PROBLEM: The answer must consist of every line from the data that holds the string "электромобили".

AVAILABLE DATA:
===
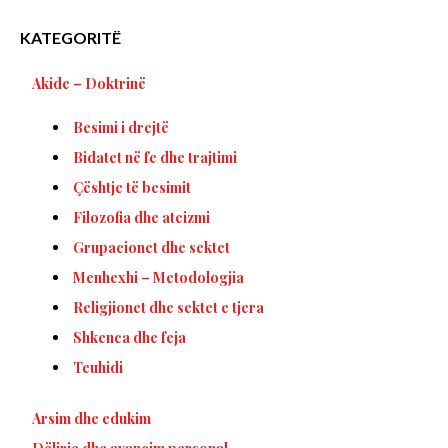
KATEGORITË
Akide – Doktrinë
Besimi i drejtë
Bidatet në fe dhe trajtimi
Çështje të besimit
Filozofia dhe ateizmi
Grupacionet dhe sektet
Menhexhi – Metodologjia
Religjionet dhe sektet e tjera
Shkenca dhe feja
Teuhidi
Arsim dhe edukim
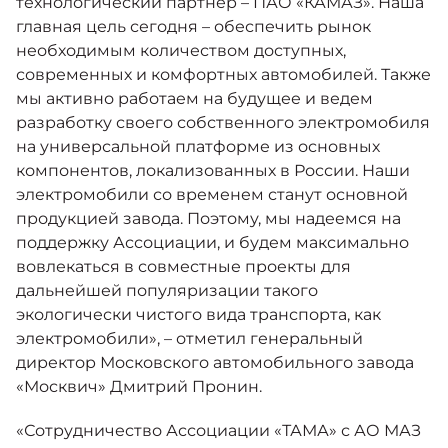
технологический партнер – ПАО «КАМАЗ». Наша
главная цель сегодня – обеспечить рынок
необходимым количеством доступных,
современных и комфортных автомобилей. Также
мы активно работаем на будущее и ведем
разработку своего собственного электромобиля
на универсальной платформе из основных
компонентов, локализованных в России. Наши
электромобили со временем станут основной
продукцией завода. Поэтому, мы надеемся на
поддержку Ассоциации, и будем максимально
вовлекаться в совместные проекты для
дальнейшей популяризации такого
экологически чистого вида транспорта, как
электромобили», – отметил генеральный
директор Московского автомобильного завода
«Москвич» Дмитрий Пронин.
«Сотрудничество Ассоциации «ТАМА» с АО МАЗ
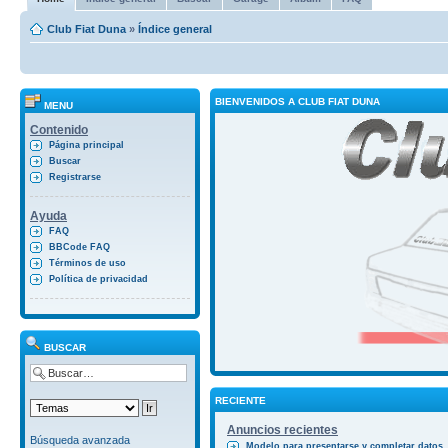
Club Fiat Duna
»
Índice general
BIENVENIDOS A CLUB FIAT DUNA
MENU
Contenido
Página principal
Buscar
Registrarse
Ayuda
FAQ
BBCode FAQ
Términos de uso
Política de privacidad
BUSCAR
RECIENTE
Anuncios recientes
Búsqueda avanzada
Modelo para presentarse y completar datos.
===
THE ANSWER:
электромобили со временем станут основной
электромобили», – отметил генеральный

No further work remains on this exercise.